Caveolin-1 functions as a key regulator of 17β-estradiol-mediated autophagy and apoptosis in BT474 breast cancer cells.

Abstract

Estradiol (E2) acts as a crucial regulator of cell growth by mediating autophagy and apoptosis in breast cancer cells. Caveolin-1 plays a key role in carcinogenesis through its diverse roles in membrane trafficking, cholesterol transport and cellular signal transduction. However, it remains unknown as to how caveolin-1 is associated with E2-mediated autophagy and apoptosis in breast cancer cells. To resolve this issue, in the present study, we used the human breast cancer cell line, BT474, in which caveolin-1 is abundantly expressed.
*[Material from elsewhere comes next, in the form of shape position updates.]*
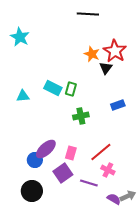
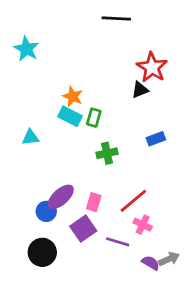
orange star: (92, 54) -> (73, 96), moved
black triangle: (106, 68) -> (140, 90), turned 32
cyan triangle: (23, 96) -> (30, 137), moved

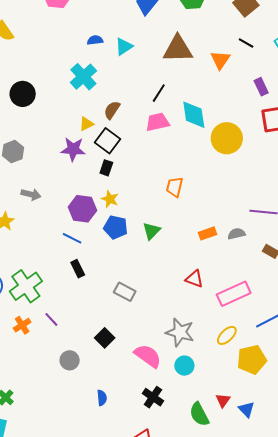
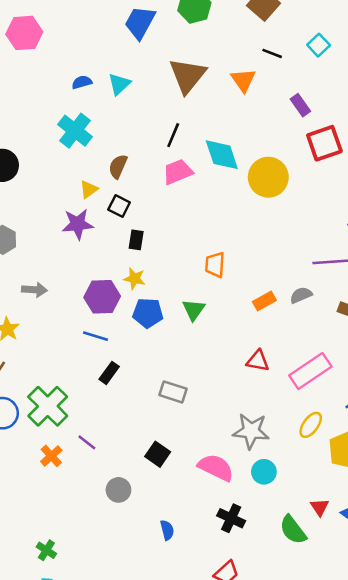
brown triangle: (178, 49) -> (188, 76), turned -40
black square: (108, 141) -> (119, 206), size x0.7
black rectangle: (106, 168) -> (136, 240), moved
orange trapezoid: (175, 187) -> (215, 265), moved
black rectangle: (78, 269) -> (109, 373), turned 72

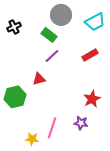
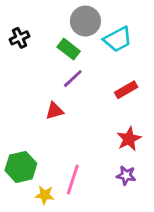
cyan trapezoid: (95, 22) -> (118, 39), moved
red rectangle: (90, 55) -> (126, 90), moved
green hexagon: (15, 97) -> (21, 167), moved
purple star: (81, 123) -> (126, 175), moved

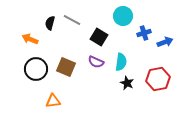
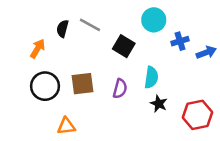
orange arrow: (30, 39) -> (38, 49), turned 98
purple semicircle: (96, 62) -> (120, 89), moved, turned -98
brown square: (66, 67) -> (82, 84), turned -30
red hexagon: (158, 79) -> (198, 115), moved

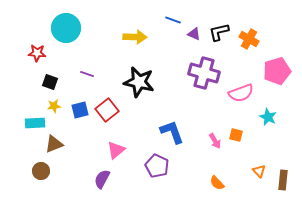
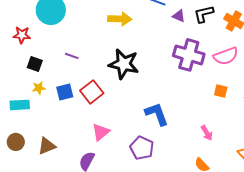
pink semicircle: (241, 93) -> (226, 56), moved
orange square: (236, 135) -> (221, 91), moved
pink arrow: (215, 141) -> (207, 133), moved
brown triangle: (54, 144) -> (47, 146), moved
brown circle: (41, 171) -> (16, 142), moved

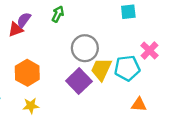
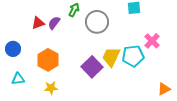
purple semicircle: (24, 20) -> (54, 23), moved
gray circle: (85, 48) -> (97, 22), moved
orange triangle: (139, 105) -> (164, 89), moved, turned -32

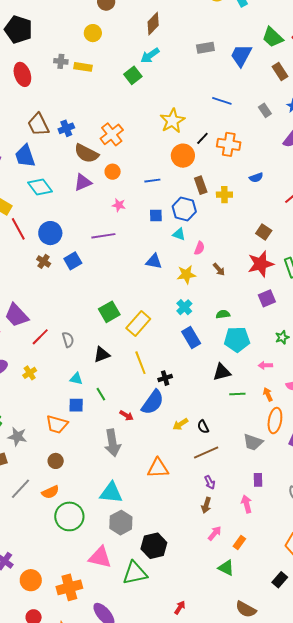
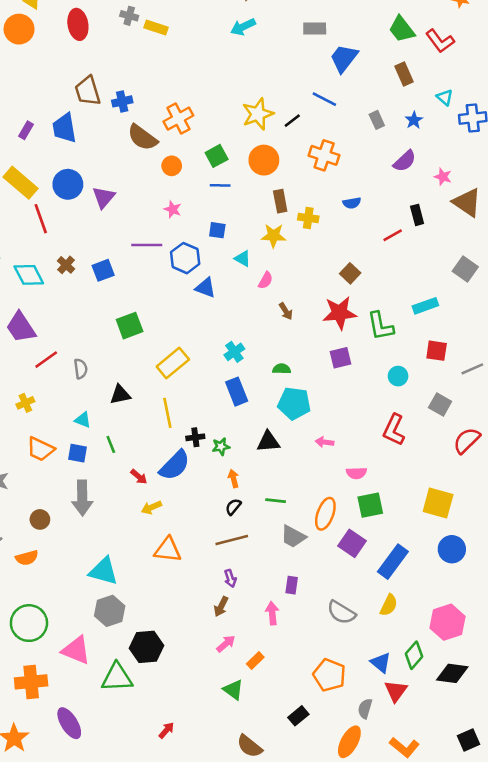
blue trapezoid: (241, 55) -> (344, 58), moved
green square: (133, 75) -> (217, 156), moved
black line: (202, 138) -> (292, 121), moved
purple triangle: (83, 182) -> (104, 197), moved, turned -36
cyan diamond: (40, 187) -> (29, 275), moved
blue hexagon: (184, 209) -> (185, 258), moved
blue circle: (50, 233) -> (68, 184), moved
yellow star: (186, 274) -> (274, 236), moved
green square: (109, 312) -> (130, 326), moved
green star: (282, 337) -> (221, 446), moved
green line: (237, 394) -> (276, 501), moved
orange arrow: (268, 394) -> (233, 479), moved
orange trapezoid: (57, 424) -> (40, 449), moved
yellow arrow: (180, 424) -> (151, 507), moved
black semicircle: (203, 427) -> (233, 507), turned 56
gray arrow: (112, 443) -> (82, 498), moved
green circle: (69, 516) -> (29, 623), moved

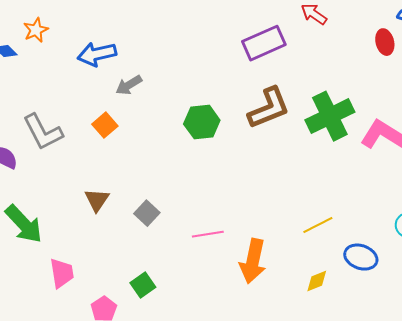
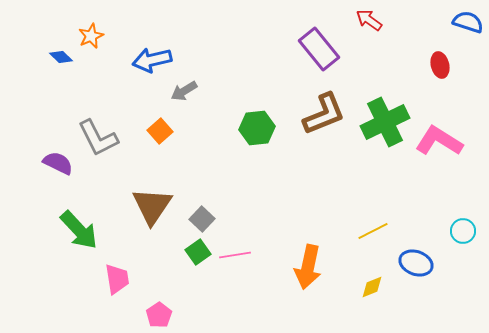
red ellipse: (385, 42) -> (440, 65), moved
purple rectangle: (264, 43) -> (319, 49), turned 75
brown triangle: (97, 200) -> (152, 206), size x1.6
pink line: (208, 234) -> (235, 255), moved
green square: (143, 285) -> (198, 252), moved

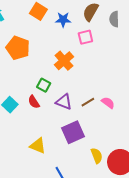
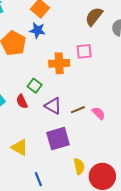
blue star: (63, 20) -> (37, 30), moved
pink square: (85, 37) -> (84, 51), moved
orange cross: (64, 61) -> (59, 63), turned 30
We demonstrated that treatment with E2 increased the expression of caveolin-1, high mobility group box1 protein (HMGB1) and autophagy-related proteins [Beclin-1, light chain (LC3)-II and Atg12/5] in a time-dependent manner and inhibited the apoptosis of BT474 cells. Following the knockdown of caveolin-1 expression using small interfering RNA (siRNA), the expression of HMGB1, LC3-II and Atg12/5 was decreased, autophgosome formation was inhibited and apoptosis was induced; however, Beclin-1 expression was not affected. Furthermore, we knocked down HMGB1 to validate the role of HMGB1 in E2/caveolin‑1-regulated autophagy and apoptosis. Notably, the knockdown of HMGB1 decreased the expression of Beclin-1 and LC3-II and attenuated autophgosome formation and promoted apoptosis. Furthmore, caveolin-1 or HMGB1 knockdown markedly suppressed E2-induced cell growth. These results suggest that caveolin-1 is a positive regulator for E2-induced cell growth by promoting auptophagy and inhibiting apoptosis in BT474 cells.